Task details: Go through the records below and report each line with "float" in it.

Start of Data for analysis

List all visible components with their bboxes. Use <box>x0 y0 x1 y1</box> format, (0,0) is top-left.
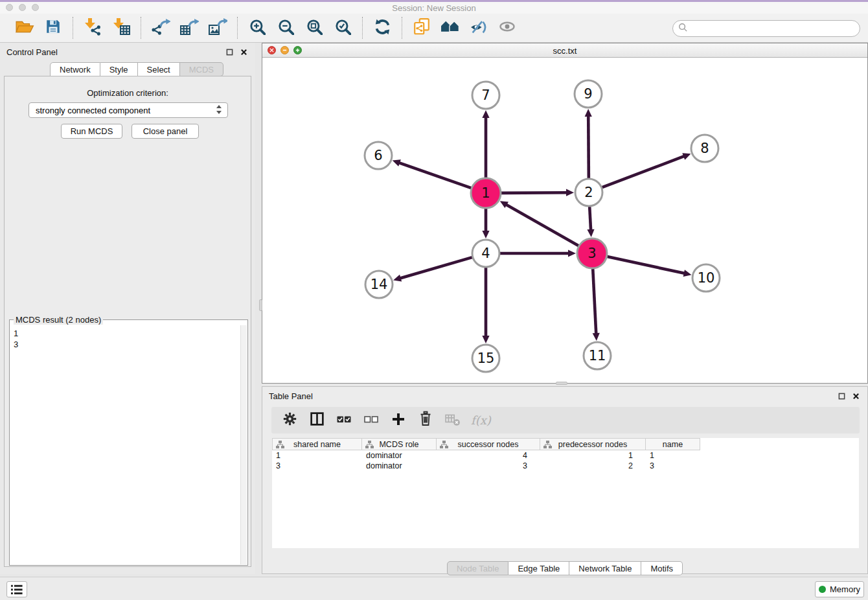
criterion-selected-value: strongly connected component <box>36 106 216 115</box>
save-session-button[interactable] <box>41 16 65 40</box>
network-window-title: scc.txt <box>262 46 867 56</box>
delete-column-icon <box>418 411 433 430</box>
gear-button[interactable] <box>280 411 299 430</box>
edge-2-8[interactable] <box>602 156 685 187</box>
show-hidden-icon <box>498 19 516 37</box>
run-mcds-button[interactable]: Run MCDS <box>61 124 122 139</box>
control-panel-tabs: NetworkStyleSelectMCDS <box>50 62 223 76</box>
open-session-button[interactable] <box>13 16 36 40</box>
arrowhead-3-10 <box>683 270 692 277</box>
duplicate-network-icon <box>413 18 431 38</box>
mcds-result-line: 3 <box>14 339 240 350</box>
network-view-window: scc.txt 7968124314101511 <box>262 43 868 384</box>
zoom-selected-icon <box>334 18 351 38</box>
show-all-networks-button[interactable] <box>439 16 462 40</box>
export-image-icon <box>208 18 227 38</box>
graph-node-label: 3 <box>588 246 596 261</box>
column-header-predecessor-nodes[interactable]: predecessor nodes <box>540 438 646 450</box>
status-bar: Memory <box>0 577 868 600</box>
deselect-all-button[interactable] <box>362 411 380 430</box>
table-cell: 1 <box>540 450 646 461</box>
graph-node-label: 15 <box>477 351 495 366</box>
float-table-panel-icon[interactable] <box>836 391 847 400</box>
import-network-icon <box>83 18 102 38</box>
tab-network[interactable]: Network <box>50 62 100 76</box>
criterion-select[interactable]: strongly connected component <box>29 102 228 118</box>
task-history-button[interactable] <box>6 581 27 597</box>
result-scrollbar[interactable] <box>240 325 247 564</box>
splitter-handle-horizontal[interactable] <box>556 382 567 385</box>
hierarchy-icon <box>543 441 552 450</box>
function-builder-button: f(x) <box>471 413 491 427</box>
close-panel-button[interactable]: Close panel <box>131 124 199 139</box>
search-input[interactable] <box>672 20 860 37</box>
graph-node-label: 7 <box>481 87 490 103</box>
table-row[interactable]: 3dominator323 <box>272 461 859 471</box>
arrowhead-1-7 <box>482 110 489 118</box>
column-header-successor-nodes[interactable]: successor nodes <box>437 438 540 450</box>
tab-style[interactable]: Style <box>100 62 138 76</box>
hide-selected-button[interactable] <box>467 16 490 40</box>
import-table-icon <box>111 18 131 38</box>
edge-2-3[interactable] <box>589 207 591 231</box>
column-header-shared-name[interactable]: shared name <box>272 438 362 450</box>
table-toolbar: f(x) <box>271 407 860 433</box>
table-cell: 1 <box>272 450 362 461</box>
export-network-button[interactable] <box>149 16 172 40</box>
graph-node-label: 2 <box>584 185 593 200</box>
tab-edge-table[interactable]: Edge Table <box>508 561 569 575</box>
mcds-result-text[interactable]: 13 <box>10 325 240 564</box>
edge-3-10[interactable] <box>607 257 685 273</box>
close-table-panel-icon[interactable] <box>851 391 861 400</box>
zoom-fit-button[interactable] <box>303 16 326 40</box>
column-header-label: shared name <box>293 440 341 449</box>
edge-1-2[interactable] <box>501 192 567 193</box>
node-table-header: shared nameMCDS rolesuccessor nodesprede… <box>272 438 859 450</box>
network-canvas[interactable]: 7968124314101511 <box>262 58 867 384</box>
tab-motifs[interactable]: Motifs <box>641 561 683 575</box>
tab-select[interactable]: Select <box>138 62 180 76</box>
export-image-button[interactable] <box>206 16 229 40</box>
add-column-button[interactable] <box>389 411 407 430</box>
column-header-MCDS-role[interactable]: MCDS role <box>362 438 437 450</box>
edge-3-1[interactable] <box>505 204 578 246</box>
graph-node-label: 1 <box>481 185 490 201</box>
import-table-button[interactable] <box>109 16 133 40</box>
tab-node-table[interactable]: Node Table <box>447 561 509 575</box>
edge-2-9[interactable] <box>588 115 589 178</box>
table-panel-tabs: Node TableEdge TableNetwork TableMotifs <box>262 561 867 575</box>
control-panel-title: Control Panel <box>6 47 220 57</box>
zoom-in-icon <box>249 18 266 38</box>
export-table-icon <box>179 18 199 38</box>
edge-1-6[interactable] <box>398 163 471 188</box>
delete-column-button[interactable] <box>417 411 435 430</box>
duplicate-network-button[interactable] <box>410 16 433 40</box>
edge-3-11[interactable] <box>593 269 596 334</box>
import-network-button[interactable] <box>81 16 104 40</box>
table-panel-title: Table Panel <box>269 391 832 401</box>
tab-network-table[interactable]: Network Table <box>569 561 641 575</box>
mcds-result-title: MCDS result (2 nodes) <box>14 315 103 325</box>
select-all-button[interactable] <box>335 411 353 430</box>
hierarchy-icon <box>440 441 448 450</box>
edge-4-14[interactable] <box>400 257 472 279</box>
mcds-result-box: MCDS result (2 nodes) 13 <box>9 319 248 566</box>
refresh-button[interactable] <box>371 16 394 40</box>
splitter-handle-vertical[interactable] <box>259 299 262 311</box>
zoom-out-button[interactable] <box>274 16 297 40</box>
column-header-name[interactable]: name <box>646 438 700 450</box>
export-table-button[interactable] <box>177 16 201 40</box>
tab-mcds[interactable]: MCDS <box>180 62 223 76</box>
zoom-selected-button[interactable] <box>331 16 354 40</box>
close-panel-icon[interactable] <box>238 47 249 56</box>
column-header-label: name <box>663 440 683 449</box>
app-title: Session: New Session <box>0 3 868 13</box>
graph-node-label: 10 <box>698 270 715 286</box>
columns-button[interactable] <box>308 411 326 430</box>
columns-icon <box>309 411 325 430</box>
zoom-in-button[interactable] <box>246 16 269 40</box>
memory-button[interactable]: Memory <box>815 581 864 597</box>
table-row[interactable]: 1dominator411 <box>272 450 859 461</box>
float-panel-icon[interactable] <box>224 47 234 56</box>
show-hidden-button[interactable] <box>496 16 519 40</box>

End of Data for analysis

Solution:
float-table-panel-icon[interactable] <box>836 391 847 400</box>
float-panel-icon[interactable] <box>224 47 234 56</box>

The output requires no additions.